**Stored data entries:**
*** Block opens ***

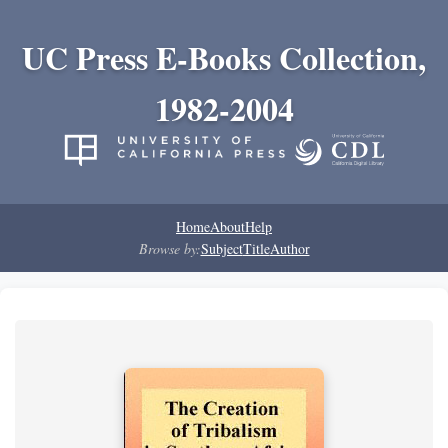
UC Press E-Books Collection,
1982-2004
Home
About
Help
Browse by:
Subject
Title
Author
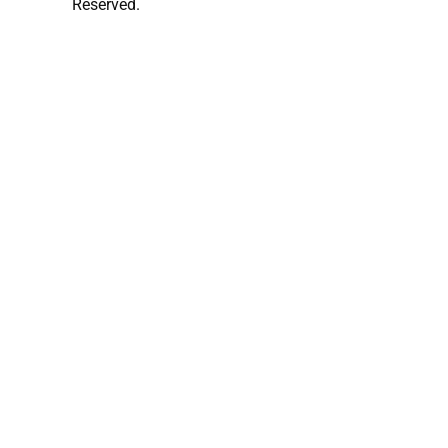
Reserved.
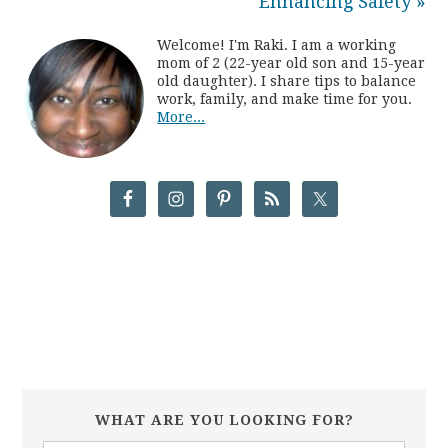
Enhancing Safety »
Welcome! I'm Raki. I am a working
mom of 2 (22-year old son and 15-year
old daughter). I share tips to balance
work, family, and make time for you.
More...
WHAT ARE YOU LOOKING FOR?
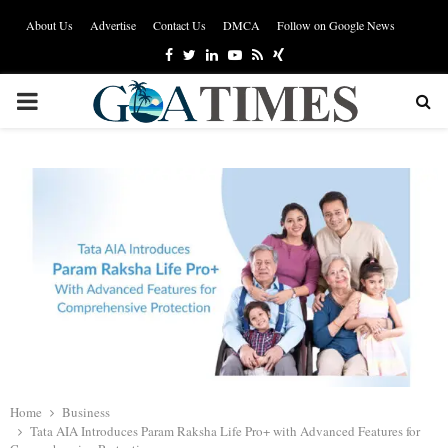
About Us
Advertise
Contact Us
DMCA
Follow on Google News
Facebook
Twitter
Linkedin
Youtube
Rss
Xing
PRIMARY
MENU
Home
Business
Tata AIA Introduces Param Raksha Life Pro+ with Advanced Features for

*** Block closes ***
*** Block opens ***

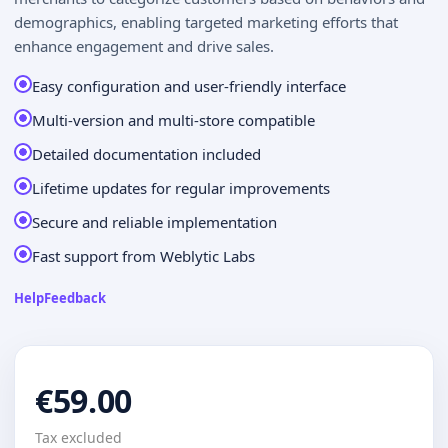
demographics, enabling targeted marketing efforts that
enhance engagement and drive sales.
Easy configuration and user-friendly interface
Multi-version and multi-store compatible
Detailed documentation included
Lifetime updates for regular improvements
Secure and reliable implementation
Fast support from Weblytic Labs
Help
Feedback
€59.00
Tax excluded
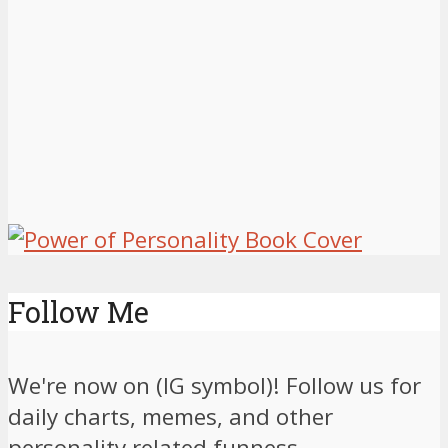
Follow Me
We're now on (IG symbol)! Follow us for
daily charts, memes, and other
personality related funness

*** Block closes ***
*** Block opens ***

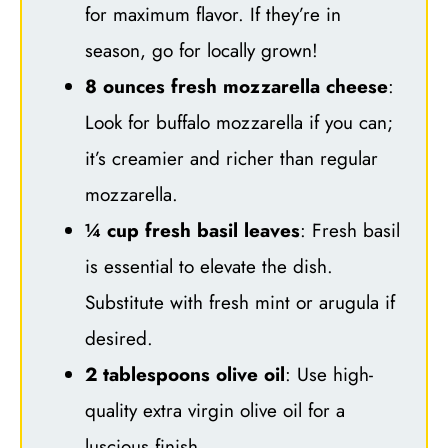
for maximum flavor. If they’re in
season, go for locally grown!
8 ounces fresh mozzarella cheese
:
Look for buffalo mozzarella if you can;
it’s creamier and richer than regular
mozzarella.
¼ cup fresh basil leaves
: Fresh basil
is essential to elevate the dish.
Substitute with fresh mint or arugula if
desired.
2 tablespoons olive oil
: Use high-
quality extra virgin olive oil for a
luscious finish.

*** Block closes ***

**Task requirements:**
Extract exactly and only the lines above from the line containing "We're now on (IG symbol)! Follow us for" through the line containing "personality related funness", both end lines included.

**Reply:**
We're now on (IG symbol)! Follow us for
daily charts, memes, and other
personality related funness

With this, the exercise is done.